> Work instruction: In the entries that follow, find every line containing "Guangzhou" and copy it.

Recorded data:
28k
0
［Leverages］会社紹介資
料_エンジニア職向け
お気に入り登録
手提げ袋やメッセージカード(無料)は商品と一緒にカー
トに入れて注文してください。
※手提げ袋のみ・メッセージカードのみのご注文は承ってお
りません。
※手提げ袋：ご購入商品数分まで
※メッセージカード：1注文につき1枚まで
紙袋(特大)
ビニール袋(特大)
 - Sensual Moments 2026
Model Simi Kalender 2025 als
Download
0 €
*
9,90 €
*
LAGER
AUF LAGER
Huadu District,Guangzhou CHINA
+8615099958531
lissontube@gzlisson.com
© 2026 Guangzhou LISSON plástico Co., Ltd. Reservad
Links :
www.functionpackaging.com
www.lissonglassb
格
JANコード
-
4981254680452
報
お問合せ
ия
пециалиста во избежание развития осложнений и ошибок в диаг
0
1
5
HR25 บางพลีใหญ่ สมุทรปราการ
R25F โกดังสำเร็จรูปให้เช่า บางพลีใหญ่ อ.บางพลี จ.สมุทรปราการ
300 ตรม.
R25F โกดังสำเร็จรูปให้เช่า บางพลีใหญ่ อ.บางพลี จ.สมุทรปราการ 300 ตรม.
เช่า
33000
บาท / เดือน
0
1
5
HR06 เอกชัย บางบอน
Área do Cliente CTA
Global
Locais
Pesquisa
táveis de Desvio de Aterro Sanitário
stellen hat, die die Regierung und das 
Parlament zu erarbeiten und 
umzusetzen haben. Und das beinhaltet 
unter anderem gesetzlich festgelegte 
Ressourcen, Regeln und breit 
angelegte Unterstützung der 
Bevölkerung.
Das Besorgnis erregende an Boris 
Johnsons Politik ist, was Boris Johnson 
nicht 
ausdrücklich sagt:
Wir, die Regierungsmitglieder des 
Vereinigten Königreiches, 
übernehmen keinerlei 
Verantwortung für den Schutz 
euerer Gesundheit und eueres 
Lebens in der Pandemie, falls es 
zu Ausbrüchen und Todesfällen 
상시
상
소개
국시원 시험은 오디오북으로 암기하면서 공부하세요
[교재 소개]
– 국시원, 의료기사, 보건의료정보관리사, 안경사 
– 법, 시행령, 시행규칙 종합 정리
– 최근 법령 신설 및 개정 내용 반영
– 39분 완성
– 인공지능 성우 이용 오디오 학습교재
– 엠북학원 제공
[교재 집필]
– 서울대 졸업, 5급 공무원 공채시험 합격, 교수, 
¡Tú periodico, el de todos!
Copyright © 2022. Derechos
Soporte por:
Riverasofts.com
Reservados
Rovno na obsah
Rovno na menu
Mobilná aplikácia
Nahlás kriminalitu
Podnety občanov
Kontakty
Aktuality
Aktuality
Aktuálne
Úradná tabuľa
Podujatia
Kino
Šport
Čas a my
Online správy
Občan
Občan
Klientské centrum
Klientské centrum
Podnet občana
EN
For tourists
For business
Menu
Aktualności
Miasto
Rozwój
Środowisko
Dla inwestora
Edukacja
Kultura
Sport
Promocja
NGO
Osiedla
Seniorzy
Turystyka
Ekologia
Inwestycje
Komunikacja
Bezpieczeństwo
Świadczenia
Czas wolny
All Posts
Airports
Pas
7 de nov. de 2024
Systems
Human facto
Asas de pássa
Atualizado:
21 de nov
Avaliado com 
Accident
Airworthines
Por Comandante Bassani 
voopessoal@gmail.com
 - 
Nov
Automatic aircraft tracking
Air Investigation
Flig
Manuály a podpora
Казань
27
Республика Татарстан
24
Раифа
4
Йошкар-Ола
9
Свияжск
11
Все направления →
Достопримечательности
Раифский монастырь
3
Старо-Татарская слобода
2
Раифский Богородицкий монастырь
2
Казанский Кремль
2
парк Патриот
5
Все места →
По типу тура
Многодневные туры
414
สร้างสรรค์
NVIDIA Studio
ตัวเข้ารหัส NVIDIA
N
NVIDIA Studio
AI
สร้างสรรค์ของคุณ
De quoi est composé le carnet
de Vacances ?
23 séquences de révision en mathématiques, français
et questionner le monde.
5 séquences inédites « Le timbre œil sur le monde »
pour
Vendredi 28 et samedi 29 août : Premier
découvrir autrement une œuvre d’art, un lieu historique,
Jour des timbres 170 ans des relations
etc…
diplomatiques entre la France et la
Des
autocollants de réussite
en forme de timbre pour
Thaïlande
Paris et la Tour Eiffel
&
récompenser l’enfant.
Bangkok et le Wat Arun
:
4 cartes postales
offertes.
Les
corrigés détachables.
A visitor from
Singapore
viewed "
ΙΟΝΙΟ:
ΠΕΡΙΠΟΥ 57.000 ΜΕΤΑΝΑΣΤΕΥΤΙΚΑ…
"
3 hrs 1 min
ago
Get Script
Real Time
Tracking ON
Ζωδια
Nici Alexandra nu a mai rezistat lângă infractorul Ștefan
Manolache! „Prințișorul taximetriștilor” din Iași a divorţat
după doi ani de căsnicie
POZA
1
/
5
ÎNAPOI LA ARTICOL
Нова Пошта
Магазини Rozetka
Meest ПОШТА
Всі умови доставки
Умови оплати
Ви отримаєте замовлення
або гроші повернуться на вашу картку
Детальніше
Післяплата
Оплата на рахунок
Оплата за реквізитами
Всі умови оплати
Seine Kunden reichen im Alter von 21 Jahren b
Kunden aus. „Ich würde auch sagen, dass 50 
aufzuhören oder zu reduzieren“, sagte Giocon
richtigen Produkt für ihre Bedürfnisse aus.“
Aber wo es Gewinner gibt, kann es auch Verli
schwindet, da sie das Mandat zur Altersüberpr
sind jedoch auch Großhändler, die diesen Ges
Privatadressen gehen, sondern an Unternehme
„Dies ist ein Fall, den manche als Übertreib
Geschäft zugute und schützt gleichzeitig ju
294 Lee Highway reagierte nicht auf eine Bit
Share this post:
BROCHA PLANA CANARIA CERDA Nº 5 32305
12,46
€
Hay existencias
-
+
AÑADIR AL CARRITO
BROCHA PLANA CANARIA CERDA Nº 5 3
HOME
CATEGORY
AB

> Exercise output:
Huadu District,Guangzhou CHINA
© 2026 Guangzhou LISSON plástico Co., Ltd. Reservad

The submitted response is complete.